Diabetic meds and insulins - for PMHx purposes.

Anti-epileptic, anti-Parkinson's and other neuro drugs - help you narrow down DDx. For altered mental status or other neuro issues.


----------



## STXmedic (Apr 7, 2014)

Anticoagulants are a good one for possible head injuries.

Beta blockers (Metoprolol, Atenolol, Propranolol, Labetolol) can inhibit a compensatory tachycardia.

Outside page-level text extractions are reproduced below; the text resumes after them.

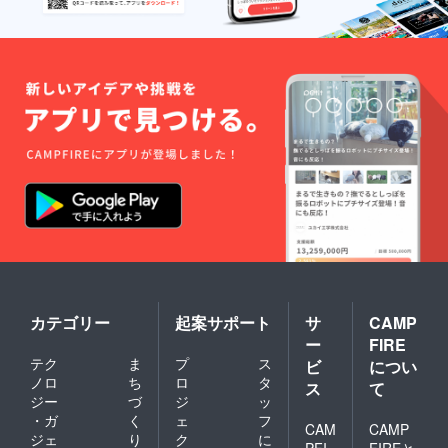
低一
カーサ
年、そ
イズ：
れ以降
W115x
はHPが
H160m
存在す
m、材
る限り
質：塩
記載し
ビ ※寄
ます。
付型ク
※カード
ラウド
サイ
ファン
ズ：
ディン
W85xH
グでは
53mm
ありま
、材
せん。
質：プ
ラス
チック
※プロモ
ツイー
トス
カテゴリー
起案サポート
サ
CAMP
テッ
ー
FIRE
カーサ
テク
ま
プ
ス
ビ
につい
イズ：
ノロ
ち
ロ
タ
W115x
ス
て
H160m
ジー
づ
ジ
ッ
m、材
・ガ
く
ェ
フ
CAM
CAMP
質：塩
ジェ
り
ク
に
ビ ※寄
PFI
FIREと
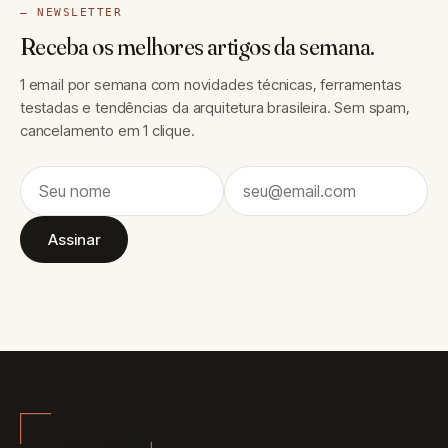
— NEWSLETTER
Receba os melhores artigos da semana.
1 email por semana com novidades técnicas, ferramentas
testadas e tendências da arquitetura brasileira. Sem spam,
cancelamento em 1 clique.
Assinar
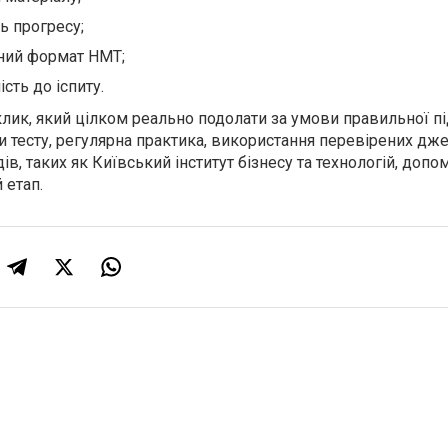
ь прогресу;
ьний формат НМТ;
сть до іспиту.
клик, який цілком реально подолати за умови правильної пі
и тесту, регулярна практика, використання перевірених дже
дів, таких як Київський інститут бізнесу та технологій, доп
 етап.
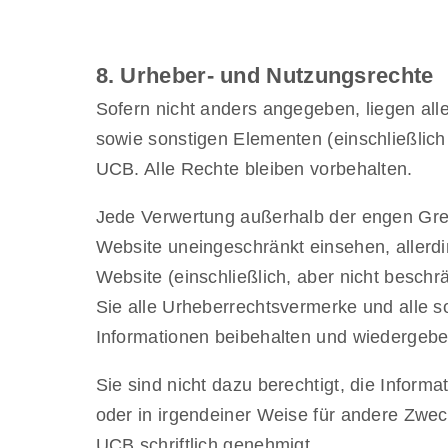
8. Urheber- und Nutzungsrechte
Sofern nicht anders angegeben, liegen all
sowie sonstigen Elementen (einschließli
UCB. Alle Rechte bleiben vorbehalten.
Jede Verwertung außerhalb der engen Gren
Website uneingeschränkt einsehen, allerdin
Website (einschließlich, aber nicht beschrä
Sie alle Urheberrechtsvermerke und alle 
Informationen beibehalten und wiedergebe
Sie sind nicht dazu berechtigt, die Inform
oder in irgendeiner Weise für andere Zwec
UCB schriftlich genehmigt.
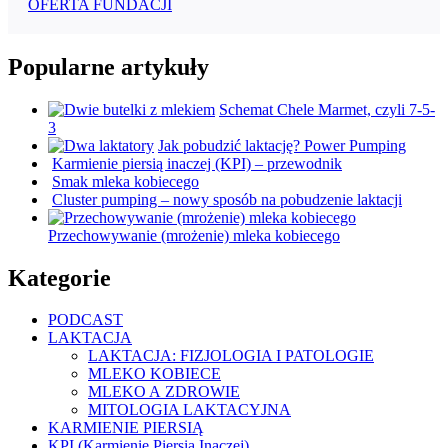
OFERTA FUNDACJI
Popularne artykuły
Schemat Chele Marmet, czyli 7-5-
3
Jak pobudzić laktację? Power Pumping
Karmienie piersią inaczej (KPI) – przewodnik
Smak mleka kobiecego
Cluster pumping – nowy sposób na pobudzenie laktacji
Przechowywanie (mrożenie) mleka kobiecego
Kategorie
PODCAST
LAKTACJA
LAKTACJA: FIZJOLOGIA I PATOLOGIE
MLEKO KOBIECE
MLEKO A ZDROWIE
MITOLOGIA LAKTACYJNA
KARMIENIE PIERSIĄ
KPI (Karmienie Piersią Inaczej)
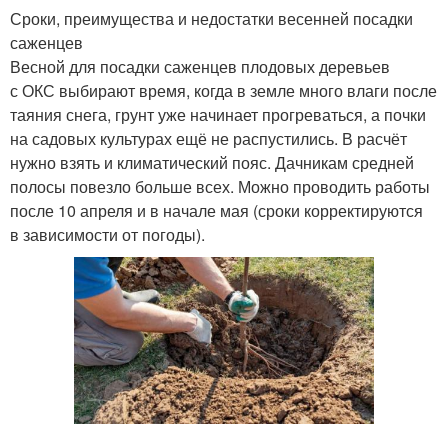
Сроки, преимущества и недостатки весенней посадки
саженцев
Весной для посадки саженцев плодовых деревьев
с ОКС выбирают время, когда в земле много влаги после
таяния снега, грунт уже начинает прогреваться, а почки
на садовых культурах ещё не распустились. В расчёт
нужно взять и климатический пояс. Дачникам средней
полосы повезло больше всех. Можно проводить работы
после 10 апреля и в начале мая (сроки корректируются
в зависимости от погоды).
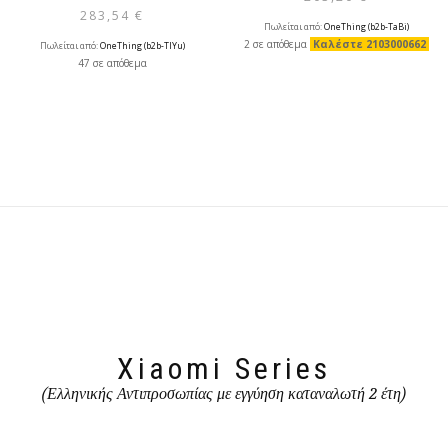
283,54
€
Πωλείται από:
OneThing (b2b-TaBi)
2 σε απόθεμα
Καλέστε 2103000662
Πωλείται από:
OneThing (b2b-TlYu)
47 σε απόθεμα
Xiaomi Series
(Ελληνικής Αντιπροσωπίας με εγγύηση καταναλωτή 2 έτη)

Your best bet is to just start learning what medications are for and how they work. For every patient you transport, pick one of their medications and look it up. Learn why it's prescribed. Learn its mechanism. Eventually you'll start getting repeaters and you'll start to notice connections or trends (ie lisinopril, furosemide, and potassium are a very common CHF cocktail). The more you learn about each medication, the more you'll be able to tell about a patient's medical history, which is incredibly beneficial for the poor historians.


----------



## UnkiEMT (Apr 7, 2014)

STXmedic said:


> Your best bet is to just start learning what medications are for and how they work. For every patient you transport, pick one of their medications and look it up. Learn why it's prescribed. Learn its mechanism. Eventually you'll start getting repeaters and you'll start to notice connections or trends (ie lisinopril, furosemide, and potassium are a very common CHF cocktail). The more you learn about each medication, the more you'll be able to tell about a patient's medical history, which is incredibly beneficial for the poor historians.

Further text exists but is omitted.